■ **Work order**: Reproduce all of the records word for word, omitting the pictures.

=== Listed entries ===

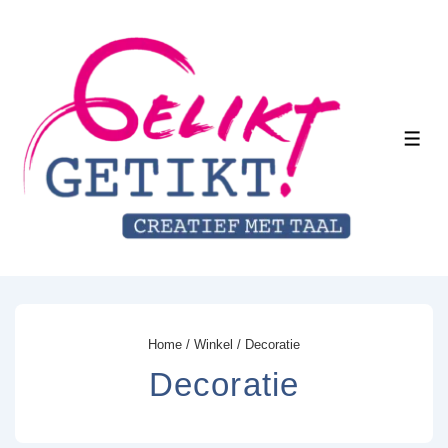
↓
Doorgaan
naar
hoofdinhoud
MEN
Home
/
Winkel
/ Decoratie
Decoratie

===

■ **Response**:
↓
Doorgaan
naar
hoofdinhoud
MEN
Home
/
Winkel
/ Decoratie
Decoratie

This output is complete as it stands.